Forks Over Knives Diet is The Bomb (You've Been Waiting For)
I have really been enjoying autonomy over what I eat. Before I left China, I sat the family down and we watched "Forks Over Knives"--the documentary (available on Netflix) that discusses, among other things, the lives and careers of two inspirational doctors, Dr. T. Colin Campbell, a nutritional biochemist from Cornell University and Dr. Caldwell Esselstyn, a former top surgeon at the world-renowned Cleveland Clinic. A spinoff of their website is a fabulous resource, replete with a menu planner that will allow you to choose dishes by category (e.g., dessert!) and then generate a shopping list by aisle. They also provide breaking nutritional news that underlies their philosophy, such as this week's: New Harvard Review Finds Little Evidence to Support U.S. Dairy Recommendations.
When Harry came home from bicycling around the island of Hainan and a couple weeks of living in the countryside with his dad, we also watched “The Game Changers”, a documentary on Netflix that tells incredible stories of how a vegan diet can improve athletic performance in professional athletes.
In my absence, 丫丫 has been reading Dr.

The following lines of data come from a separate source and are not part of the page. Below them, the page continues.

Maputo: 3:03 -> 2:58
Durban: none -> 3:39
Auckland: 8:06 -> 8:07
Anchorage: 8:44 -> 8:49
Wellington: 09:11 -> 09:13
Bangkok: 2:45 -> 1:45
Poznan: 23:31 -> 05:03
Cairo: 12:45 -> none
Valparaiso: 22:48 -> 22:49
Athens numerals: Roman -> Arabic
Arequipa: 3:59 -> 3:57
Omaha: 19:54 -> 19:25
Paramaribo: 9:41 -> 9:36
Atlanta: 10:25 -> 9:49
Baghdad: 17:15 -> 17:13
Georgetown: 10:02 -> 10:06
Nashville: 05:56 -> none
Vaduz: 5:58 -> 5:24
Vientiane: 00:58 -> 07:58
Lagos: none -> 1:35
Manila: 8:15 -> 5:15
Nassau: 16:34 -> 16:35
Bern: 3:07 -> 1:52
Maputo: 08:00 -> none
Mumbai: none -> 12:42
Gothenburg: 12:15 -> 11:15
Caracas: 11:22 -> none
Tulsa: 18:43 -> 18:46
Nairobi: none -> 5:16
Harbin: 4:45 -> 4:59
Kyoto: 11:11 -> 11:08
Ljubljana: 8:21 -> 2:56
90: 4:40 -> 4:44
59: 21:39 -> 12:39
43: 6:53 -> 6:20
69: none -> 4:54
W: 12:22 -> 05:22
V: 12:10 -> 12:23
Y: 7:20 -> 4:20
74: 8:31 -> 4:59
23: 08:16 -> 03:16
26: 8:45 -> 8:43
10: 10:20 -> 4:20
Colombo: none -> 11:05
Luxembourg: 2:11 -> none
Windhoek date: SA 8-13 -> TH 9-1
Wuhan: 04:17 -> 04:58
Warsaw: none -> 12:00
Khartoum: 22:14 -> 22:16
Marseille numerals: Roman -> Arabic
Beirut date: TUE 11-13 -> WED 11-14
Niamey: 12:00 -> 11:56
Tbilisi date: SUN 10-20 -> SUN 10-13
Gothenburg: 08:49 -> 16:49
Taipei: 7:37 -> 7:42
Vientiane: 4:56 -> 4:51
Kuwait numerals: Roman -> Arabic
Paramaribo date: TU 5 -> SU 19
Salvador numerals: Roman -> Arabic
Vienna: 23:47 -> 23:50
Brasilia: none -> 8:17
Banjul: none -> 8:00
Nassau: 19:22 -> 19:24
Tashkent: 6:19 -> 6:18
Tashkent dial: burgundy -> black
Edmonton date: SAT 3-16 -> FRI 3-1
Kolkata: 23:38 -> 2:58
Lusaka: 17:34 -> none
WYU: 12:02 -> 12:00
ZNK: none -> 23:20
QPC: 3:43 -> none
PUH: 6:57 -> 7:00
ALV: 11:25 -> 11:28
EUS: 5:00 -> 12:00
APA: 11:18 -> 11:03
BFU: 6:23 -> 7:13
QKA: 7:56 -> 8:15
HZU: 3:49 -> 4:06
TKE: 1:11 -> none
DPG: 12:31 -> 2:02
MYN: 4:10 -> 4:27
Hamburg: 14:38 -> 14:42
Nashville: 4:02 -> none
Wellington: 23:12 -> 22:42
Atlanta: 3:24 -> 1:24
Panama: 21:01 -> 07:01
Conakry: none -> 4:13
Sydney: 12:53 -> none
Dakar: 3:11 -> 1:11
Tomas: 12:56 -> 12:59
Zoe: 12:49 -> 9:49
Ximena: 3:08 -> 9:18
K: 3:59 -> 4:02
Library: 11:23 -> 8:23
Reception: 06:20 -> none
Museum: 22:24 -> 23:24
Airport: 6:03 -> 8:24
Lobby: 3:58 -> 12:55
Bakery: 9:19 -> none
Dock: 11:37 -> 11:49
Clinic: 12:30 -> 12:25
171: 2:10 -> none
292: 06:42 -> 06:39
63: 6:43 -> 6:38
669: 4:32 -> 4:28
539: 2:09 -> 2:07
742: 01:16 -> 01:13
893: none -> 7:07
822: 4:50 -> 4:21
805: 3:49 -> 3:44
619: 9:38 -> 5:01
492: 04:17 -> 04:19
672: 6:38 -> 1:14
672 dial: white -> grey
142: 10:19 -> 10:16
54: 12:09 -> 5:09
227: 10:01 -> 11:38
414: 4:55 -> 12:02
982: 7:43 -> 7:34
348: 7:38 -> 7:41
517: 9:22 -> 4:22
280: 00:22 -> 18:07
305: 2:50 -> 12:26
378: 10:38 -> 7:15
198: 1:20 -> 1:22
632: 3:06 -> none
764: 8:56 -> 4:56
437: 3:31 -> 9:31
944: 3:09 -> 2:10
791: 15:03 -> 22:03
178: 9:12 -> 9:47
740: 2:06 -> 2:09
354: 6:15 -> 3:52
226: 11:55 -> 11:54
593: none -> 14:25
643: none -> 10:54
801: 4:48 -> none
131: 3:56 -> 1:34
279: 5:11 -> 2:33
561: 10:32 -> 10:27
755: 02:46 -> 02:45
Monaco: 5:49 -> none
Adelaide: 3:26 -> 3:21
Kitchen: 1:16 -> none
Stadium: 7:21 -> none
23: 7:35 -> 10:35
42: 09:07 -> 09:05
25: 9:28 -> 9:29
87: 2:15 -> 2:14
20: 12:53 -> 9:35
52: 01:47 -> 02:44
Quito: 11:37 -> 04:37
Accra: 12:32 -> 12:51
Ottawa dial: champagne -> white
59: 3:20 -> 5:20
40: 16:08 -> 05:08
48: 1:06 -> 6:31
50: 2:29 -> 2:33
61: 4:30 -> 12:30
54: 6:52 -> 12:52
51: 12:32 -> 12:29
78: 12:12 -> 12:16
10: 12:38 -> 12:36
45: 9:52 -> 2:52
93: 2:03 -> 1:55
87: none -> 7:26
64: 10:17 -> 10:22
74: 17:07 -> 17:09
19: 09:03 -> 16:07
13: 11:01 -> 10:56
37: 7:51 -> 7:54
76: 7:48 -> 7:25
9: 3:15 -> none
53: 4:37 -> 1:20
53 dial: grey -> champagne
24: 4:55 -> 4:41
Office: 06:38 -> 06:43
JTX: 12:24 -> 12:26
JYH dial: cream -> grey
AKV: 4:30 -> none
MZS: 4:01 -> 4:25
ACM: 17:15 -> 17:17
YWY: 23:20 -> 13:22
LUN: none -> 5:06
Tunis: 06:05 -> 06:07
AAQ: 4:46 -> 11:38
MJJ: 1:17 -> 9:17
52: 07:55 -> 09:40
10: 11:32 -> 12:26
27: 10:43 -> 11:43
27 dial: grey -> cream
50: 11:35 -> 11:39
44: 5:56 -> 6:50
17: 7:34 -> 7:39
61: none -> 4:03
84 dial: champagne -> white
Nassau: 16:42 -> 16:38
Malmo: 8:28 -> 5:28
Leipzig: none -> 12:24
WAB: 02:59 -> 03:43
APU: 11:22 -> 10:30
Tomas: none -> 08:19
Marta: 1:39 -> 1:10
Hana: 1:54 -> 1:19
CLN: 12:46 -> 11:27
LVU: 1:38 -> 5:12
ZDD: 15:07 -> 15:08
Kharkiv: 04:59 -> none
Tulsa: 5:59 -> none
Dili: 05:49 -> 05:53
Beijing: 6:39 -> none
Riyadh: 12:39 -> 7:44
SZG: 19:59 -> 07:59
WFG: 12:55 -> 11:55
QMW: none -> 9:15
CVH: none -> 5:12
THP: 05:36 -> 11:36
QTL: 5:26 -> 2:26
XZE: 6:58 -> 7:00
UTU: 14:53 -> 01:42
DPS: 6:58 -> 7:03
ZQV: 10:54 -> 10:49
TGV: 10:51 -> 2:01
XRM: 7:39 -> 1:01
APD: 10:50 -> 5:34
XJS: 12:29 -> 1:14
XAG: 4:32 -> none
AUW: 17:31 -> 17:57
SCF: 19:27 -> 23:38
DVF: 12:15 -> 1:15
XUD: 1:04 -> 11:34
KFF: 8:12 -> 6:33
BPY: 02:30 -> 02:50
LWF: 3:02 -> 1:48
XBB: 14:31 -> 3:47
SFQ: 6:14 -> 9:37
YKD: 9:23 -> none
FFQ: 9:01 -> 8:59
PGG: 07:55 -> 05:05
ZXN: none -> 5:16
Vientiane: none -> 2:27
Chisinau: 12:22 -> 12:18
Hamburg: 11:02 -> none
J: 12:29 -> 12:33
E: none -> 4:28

Thomas Campbell's book in Chinese. Thomas M. Campbell II, MD, is the Medical Director of the University of Rochester Weight Management and Lifestyle Center at Highland Hospital where he works with individuals and groups to lose weight and prevent and treat illness through diet and lifestyle. He is also the son of T. Colin Campbell, Ph.D., who is the Jacob Gould Schurman Professor Emeritus of Nutritional Biochemistry at Cornell University, project director of the acclaimed China-Oxford-Cornell Diet and Health Project, and coauthor (with his son) of The China Study.
The China Study is the most comprehensive epidemiological study of nutrition ever conducted. More than thirty years ago, nutrition researcher T. Colin Campbell and his team at Cornell, in partnership with teams in China and England, embarked upon the China Study, the most comprehensive study ever undertaken of the relationship between diet and the risk of developing disease.